**AIM OF THE EXERCISE**
Set down every line from the one with "(اتصال مشفّر ومؤمن بالكامل)." to the end of the entries, both ends included, exactly as it reads and without pictures.

**Dataset entries**
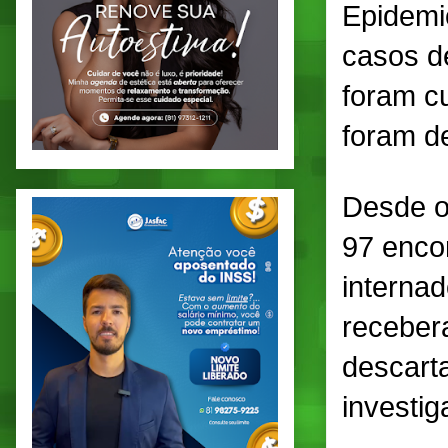
Epidemi
casos d
foram c
foram d
Desde o
97 enco
internad
recebera
descart
investig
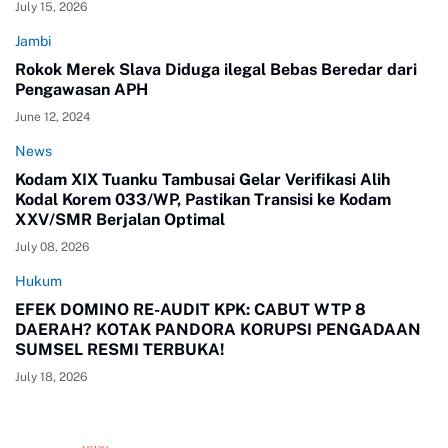
July 15, 2026
Jambi
Rokok Merek Slava Diduga ilegal Bebas Beredar dari
Pengawasan APH
June 12, 2024
News
Kodam XIX Tuanku Tambusai Gelar Verifikasi Alih
Kodal Korem 033/WP, Pastikan Transisi ke Kodam
XXV/SMR Berjalan Optimal
July 08, 2026
Hukum
EFEK DOMINO RE-AUDIT KPK: CABUT WTP 8
DAERAH? KOTAK PANDORA KORUPSI PENGADAAN
SUMSEL RESMI TERBUKA!
July 18, 2026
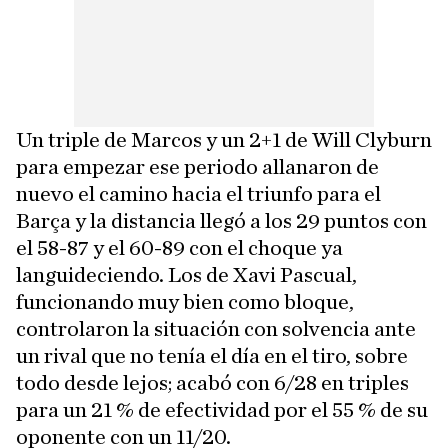
Un triple de Marcos y un 2+1 de Will Clyburn
para empezar ese periodo allanaron de
nuevo el camino hacia el triunfo para el
Barça y la distancia llegó a los 29 puntos con
el 58-87 y el 60-89 con el choque ya
languideciendo. Los de Xavi Pascual,
funcionando muy bien como bloque,
controlaron la situación con solvencia ante
un rival que no tenía el día en el tiro, sobre
todo desde lejos; acabó con 6/28 en triples
para un 21 % de efectividad por el 55 % de su
oponente con un 11/20.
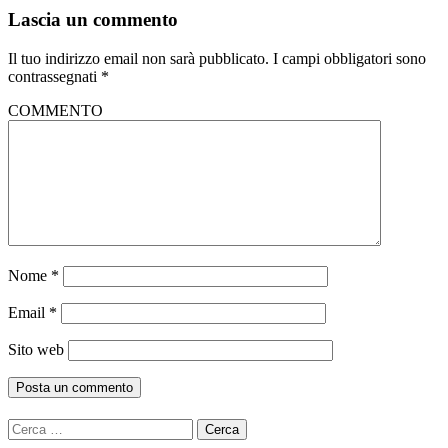
Lascia un commento
Il tuo indirizzo email non sarà pubblicato.
I campi obbligatori sono
contrassegnati
*
COMMENTO
Nome
*
Email
*
Sito web
Ricerca
per:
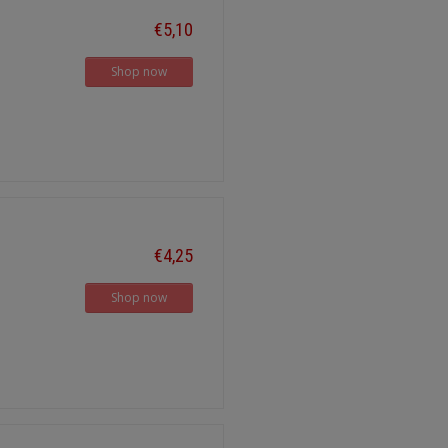
€5,10
Shop now
€4,25
Shop now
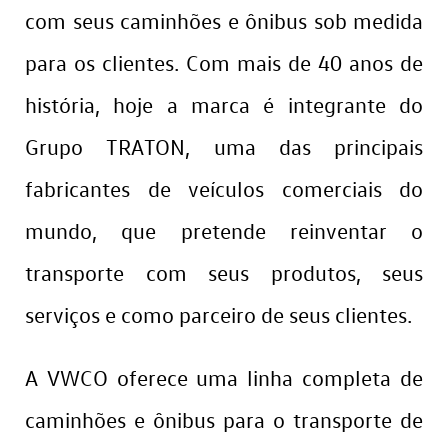
com seus caminhões e ônibus sob medida
para os clientes. Com mais de 40 anos de
história, hoje a marca é integrante do
Grupo TRATON, uma das principais
fabricantes de veículos comerciais do
mundo, que pretende reinventar o
transporte com seus produtos, seus
serviços e como parceiro de seus clientes.
A VWCO oferece uma linha completa de
caminhões e ônibus para o transporte de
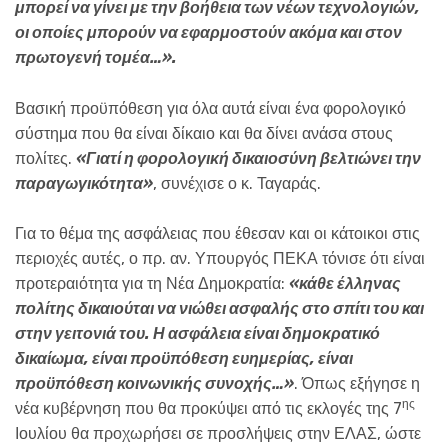
μπορεί να γίνει με την βοήθεια των νέων τεχνολογιών,
οι οποίες μπορούν να εφαρμοστούν ακόμα και στον
πρωτογενή τομέα…».
Βασική προϋπόθεση για όλα αυτά είναι ένα φορολογικό
σύστημα που θα είναι δίκαιο και θα δίνει ανάσα στους
πολίτες.
«Γιατί η φορολογική δικαιοσύνη βελτιώνει την
παραγωγικότητα»
, συνέχισε ο κ. Ταγαράς.
Για το θέμα της ασφάλειας που έθεσαν και οι κάτοικοι στις
περιοχές αυτές, ο πρ. αν. Υπουργός ΠΕΚΑ τόνισε ότι είναι
προτεραιότητα για τη Νέα Δημοκρατία:
«κάθε έλληνας
πολίτης δικαιούται να νιώθει ασφαλής στο σπίτι του και
στην γειτονιά του. Η ασφάλεια είναι δημοκρατικό
δικαίωμα, είναι προϋπόθεση ευημερίας, είναι
προϋπόθεση κοινωνικής συνοχής…»
. Όπως εξήγησε η
ης
νέα κυβέρνηση που θα προκύψει από τις εκλογές της 7
Ιουλίου θα προχωρήσει σε προσλήψεις στην ΕΛΑΣ, ώστε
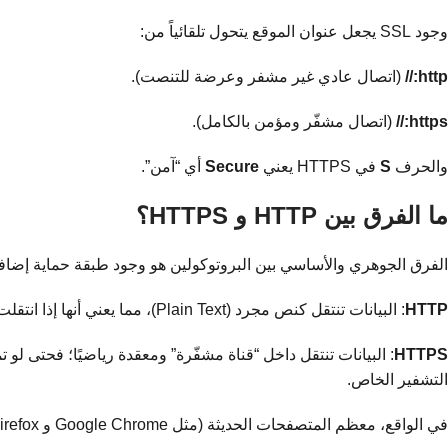
وجود SSL يجعل عنوان الموقع يتحول تلقائياً من:
http://
(اتصال عادي غير مشفر وعرضة للتنصت).
https://
(اتصال مشفّر ومؤمن بالكامل).
والحرف
S
في HTTPS يعني
Secure
أي “آمن”.
ما الفرق بين HTTP و HTTPS؟
الفرق الجوهري والأساسي بين البروتوكولين هو وجود طبقة حماية إضاف
HTTP
: البيانات تنتقل كنص مجرد (Plain Text)، مما يعني أنها إذا انتقلت عبر شبكة عامة (مثل واي فاي المقهى)، يمكن اعتراضها وقراءتها بسهولة تامة من قبل المتطفلين.
HTTPS
: البيانات تنتقل داخل “قناة مشفّرة” ومعقدة رياضيًا؛ فحتى 
التشفير الخاص.
في الواقع، معظم المتصفحات الحديثة (مثل Google Chrome و Firefox) أصبحت تتعامل مع HTTP على أنه “غير آمن” بشكل صارم، وتعرض تحذيراً أحمر صريحاً للزائر قبل الدخول.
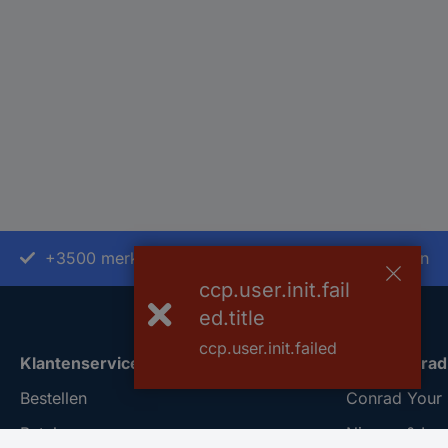
+3500 merken
+1.900.000 producten
ccp.user.init.fail
ed.title
ccp.user.init.failed
Klantenservice
Over Conrad
Bestellen
Conrad Your 
Betalen
Nieuws & Insp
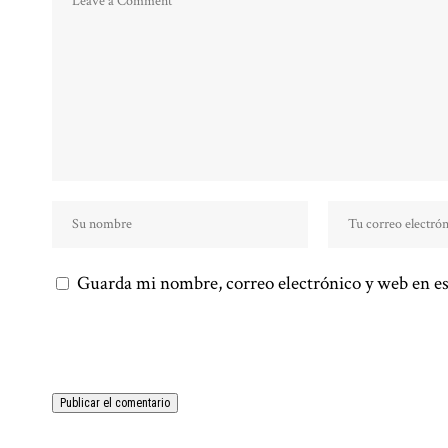
Guarda mi nombre, correo electrónico y web en es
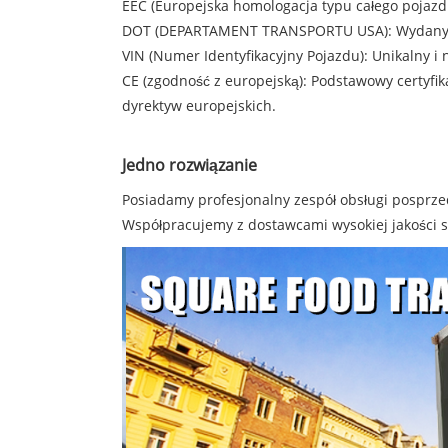
EEC (Europejska homologacja typu całego pojazdu)
DOT (DEPARTAMENT TRANSPORTU USA): Wydany pr
VIN (Numer Identyfikacyjny Pojazdu): Unikalny i 
CE (zgodność z europejską): Podstawowy certyfik
dyrektyw europejskich.
Jedno rozwiązanie
Posiadamy profesjonalny zespół obsługi posprze
Współpracujemy z dostawcami wysokiej jakości s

**REPLY**
(اتصال مشفّر ومؤمن بالكامل).
والحرف
S
في HTTPS يعني
Secure
أي “آمن”.
ما الفرق بين HTTP و HTTPS؟
الفرق الجوهري والأساسي بين البروتوكولين هو وجود طبقة حماية إضاف
HTTP
: البيانات تنتقل كنص مجرد (Plain Text)، مما يعني أنها إذا انتقلت عبر شبكة عامة (مثل واي فاي المقهى)، يمكن اعتراضها وقراءتها بسهولة تامة من قبل المتطفلين.
HTTPS
: البيانات تنتقل داخل “قناة مشفّرة” ومعقدة رياضيًا؛ فحتى 
التشفير الخاص.
في الواقع، معظم المتصفحات الحديثة (مثل Google Chrome و Firefox) أصبحت تتعامل مع HTTP على أنه “غير آمن” بشكل صارم، وتعرض تحذيراً أحمر صريحاً للزائر قبل الدخول.
+3500 merken
+1.900.000 producten
ccp.user.init.fail
ed.title
ccp.user.init.failed
Klantenservice
Over Conrad
Bestellen
Conrad Your 
Betalen
Nieuws & Insp
Guarda mi nombre, correo electrónico y web en es
EEC (Europejska homologacja typu całego pojazdu)
DOT (DEPARTAMENT TRANSPORTU USA): Wydany pr
VIN (Numer Identyfikacyjny Pojazdu): Unikalny i 
CE (zgodność z europejską): Podstawowy certyfik
dyrektyw europejskich.
Jedno rozwiązanie
Posiadamy profesjonalny zespół obsługi posprze
Współpracujemy z dostawcami wysokiej jakości s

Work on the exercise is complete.